Now, I know what you may be thinking: why would anyone want to learn that? The word “follower” may evoke feelings of weakness (followers must lack the strength to lead) or conformity (followers are sheep, blindly heading wherever everybody else is already heading) or the noxious omnipresent voyeurism afforded by social media (as a millenial, I can’t hear the word “follower” without thinking about how many of those I do – or don’t – have on Instagram). Nobody wants to cultivate those feelings. But I’d like to invite you to think a bit differently about what it means to be a follower, and how integral followers are to the fabric of a healthy society. After all, you can’t have a leader without a following.

In a play, every character is not the focus of every scene. Most shows may have “leads”, characters who take up the bulk of the attention — the way nearly every scene in Romeo & Juliet revolves around Romeo and/or Juliet — balanced with other characters who move in and out of that central spotlight. The others accomplish many things: they do things to advance the plot (it would be a short and pointless play if Romeo and Juliet were the only two residents of Verona), they give the play texture by introducing variety (after enduring an entire act of Romeo moping, audiences are often relieved to finally meet the merrier Mercutio), and they direct our attention towards the “leads” by caring about what happens to them and inviting us to do the same. Without their direction, we wouldn’t know where to look. Their followship is what allows the leaders to lead.

When working with young actors in the ASC Drama Club or the ASC Theatre Camp, I am constantly reminding them of their number one job: to make their scene partner(s) look good. Your scene partner(s) will always be the most important part of every scene, and as an actor it is your job to make them look good. (And if you’re alone onstage, your scene partner is the audience.) If we all do our jobs, everyone looks good. But if we’re out there onstage only taking care of ourselves — looking for any opportunity to draw focus to our character or our moment regardless of the needs of the scene or the play — then we’ve got a mess. Nobody stands out in a sea of standers. For the standers to be seen, the rest of us need to sit.

Sitting may seem passive and powerless, and it certainly can be. But it doesn’t have to be. There’s power in sitting. Fellowship begins with followship: no leader gets anywhere alone, and humans have to work together to get anything done (we are remarkably useless animals by ourselves; our strength lies in our society). Yes, having a leader is critical. Leaders spearhead initiatives and create movements: we do need somebody to stand up eventually and say, “I’m going this way. Who’s with me?” If you’re going that way, too, but you’re not the one to stand up first, that doesn’t mean you’ve lost your chance to lead. It means you’ve gained the chance to lead by following. You get to add your support to the leader, and in doing so direct attention (and hopefully more support) towards that leader.
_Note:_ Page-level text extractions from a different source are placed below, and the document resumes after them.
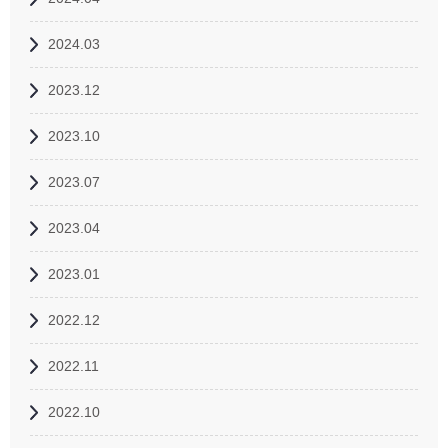
2024.03
2023.12
2023.10
2023.07
2023.04
2023.01
2022.12
2022.11
2022.10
Theatre is a great way to teach followship. Staging a scene (especially one of Shakespeare’s, especially using Shakespeare’s Staging Conditions) opens up so many opportunities for some budding leaders to learn how to lead and when to follow. Theatre clarifies this attention-bartering by removing personal egos from the room — it’s not you or your ideas who are leading or following, but the character’s. I urge my young actors to remember their #1 job (make your scene partner(s) look good) and also to keep in mind their #2 job: know where the audience’s attention needs to be at any given moment and how your character can help support sending the attention in that direction. Each choice you make gives you the opportunity to reevaluate your decisions based on how well they help achieve those two goals (#1: make your scene partner look good; #2 direct the audience’s attention where it needs to go).  I ask them to evaluate their different staging choices based on what they gain and what they lose in their progress towards each goal with each choice. With practice, participants in the scene can notice, objectively, where they need to give or take attention — when to sit or stand, lead or follow. They learn about the power of giving focus, and how to lead by supporting the leadership of others. They recognize their place in the larger play, and give their support to telling it clearly to an audience.

As this election year drags on, remember that good followers are the key to effective leadership. Without support to throw attention in the leader’s direction, their message and their movement will get lost in the tumult. If there’s nobody going your way, by all means stand up and lead others in blazing a new trail. But if others are already headed in that direction, consider lending your voice in support of theirs — follow their lead and make them look good, rather than stealing the scene for yourself.